World Business Quick Take


Sat, May 04, 2013 - Page 15


India approves IKEA plan

The Indian government on Thursday approved a plan worth almost US$2 billion by Swedish furniture giant IKEA to open stores in India for the first time, officials said. IKEA’s plan to invest in India was approved in a Cabinet meeting headed by Indian Prime Minister Manmohan Singh, officials said. The Swedish firm, which submitted its application in June last year, hopes to open 25 stores in India through a 100 percent owned unit called Ingka Holding. It comes as part of a wider push into emerging markets, such as China and Russia.


LinkedIn continues streak

LinkedIn Corp continued its uninterrupted streak of beating analysts’ expectations with its quarterly results on Thursday as earnings and revenue soared. LinkedIn earned US$22.6 million, or US$0.20 per share, in the first quarter. That is up from US$5 million, or US$0.04 per share, in the same period a year earlier. Revenue grew 72 percent to US$324.7 million from US$188.5 million. The company said it expects revenue between YS$342 million and US$347 million for the period from last month to next month. For the full year, LinkedIn expects revenue of between US$1.43 billion and US$1.46 billion, an increase of its previous guidance range by US$20 million.


Adidas beats estimates

Adidas AG reported a first-quarter profit that beat estimates and said its gross margin widened to a record, sending the shares to the highest level ever. Net income climbed 6.5 percent to 308 million euros (US$403 million), the Herzogenaurach, Germany-based sporting-goods maker said yesterday, exceeding the 298.5 million-euro average estimate of 15 analysts in a survey.

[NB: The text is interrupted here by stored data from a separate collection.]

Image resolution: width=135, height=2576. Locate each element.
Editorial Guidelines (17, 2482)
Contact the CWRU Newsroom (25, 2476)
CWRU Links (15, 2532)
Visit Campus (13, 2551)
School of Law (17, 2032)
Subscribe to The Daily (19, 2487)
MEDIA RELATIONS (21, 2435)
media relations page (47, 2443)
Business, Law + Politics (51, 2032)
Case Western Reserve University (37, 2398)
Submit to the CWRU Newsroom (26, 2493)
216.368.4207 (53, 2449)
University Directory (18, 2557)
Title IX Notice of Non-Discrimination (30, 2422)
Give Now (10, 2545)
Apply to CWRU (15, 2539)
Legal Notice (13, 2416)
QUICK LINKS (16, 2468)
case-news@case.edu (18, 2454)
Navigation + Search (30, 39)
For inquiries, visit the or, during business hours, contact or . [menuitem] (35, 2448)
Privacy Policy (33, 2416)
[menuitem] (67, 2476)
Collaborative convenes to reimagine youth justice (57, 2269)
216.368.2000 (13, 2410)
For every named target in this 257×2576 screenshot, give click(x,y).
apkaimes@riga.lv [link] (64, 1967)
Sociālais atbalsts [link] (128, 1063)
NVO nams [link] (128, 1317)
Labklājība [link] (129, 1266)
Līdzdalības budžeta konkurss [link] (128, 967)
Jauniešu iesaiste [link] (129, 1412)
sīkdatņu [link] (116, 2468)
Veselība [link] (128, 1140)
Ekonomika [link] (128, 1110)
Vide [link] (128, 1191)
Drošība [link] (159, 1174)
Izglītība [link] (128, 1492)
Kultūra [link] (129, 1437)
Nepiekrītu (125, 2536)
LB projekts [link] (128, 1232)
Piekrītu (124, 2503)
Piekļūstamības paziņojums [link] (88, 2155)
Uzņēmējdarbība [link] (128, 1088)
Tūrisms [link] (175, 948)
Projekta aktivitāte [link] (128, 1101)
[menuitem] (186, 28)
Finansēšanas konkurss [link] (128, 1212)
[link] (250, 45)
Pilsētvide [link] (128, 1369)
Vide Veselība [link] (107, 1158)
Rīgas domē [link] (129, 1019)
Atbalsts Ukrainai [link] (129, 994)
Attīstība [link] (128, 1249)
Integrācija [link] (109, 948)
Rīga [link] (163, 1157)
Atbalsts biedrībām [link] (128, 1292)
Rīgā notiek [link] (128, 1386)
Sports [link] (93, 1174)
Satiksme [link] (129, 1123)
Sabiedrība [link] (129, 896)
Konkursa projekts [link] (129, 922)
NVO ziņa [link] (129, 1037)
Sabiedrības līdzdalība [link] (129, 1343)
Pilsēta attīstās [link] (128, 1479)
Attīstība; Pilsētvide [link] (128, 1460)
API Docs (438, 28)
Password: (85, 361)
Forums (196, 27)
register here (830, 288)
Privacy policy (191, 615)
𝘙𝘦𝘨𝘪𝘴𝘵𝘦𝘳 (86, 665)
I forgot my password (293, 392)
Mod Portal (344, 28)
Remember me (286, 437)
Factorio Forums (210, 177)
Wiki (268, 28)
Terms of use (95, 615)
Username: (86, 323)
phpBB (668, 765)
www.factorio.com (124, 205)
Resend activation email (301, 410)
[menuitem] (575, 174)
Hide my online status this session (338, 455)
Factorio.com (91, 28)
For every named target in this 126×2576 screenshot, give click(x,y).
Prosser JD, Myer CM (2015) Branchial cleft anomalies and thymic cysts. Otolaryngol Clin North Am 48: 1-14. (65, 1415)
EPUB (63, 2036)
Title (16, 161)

Airline reports sharp losses

Air France-KLM said its losses mounted sharply in the first quarter compared to a year earlier, when earnings were boosted by a gain in the value of oil price hedging contracts the airline uses to manage its fuel costs. Air France-KLM says it lost 630 million euros in the January-March quarter, compared to a loss of 379 million euros a year earlier. Last year’s result benefited from a 220 million euros gain on the airline’s hedging contracts. The airline, in the midst of a three-year turnaround plan, says it is hoping to strengthen its position by paying down debt and reducing staff costs further.


Siemens bearish on forecast

German industrial conglomerate Siemens AG warned on Thursday that its forecast for this year be at the “low-end” of what it had anticipated because of numerous one-off charges and restructuring costs, despite posting a rise in second-quarter net income. Charges related to the program are estimated to come in at 900 million euros for this year — lowering the company’s bottom line this year, the company said. Siemens had predicted income from continuing operations at between 4.5 billion euros and 5 billion euros, but now says it expects income “to approach the low end of our original expectation.”


GM reports drop in profits

General Motors Co (GM) on Thursday reported a 13.8 percent drop in first-quarter profit largely due to weakness in North America, but pared losses in recession-riddled Europe. GM reported net income of US$865 million in the quarter to March 31, down from US$1.0 billion a year earlier.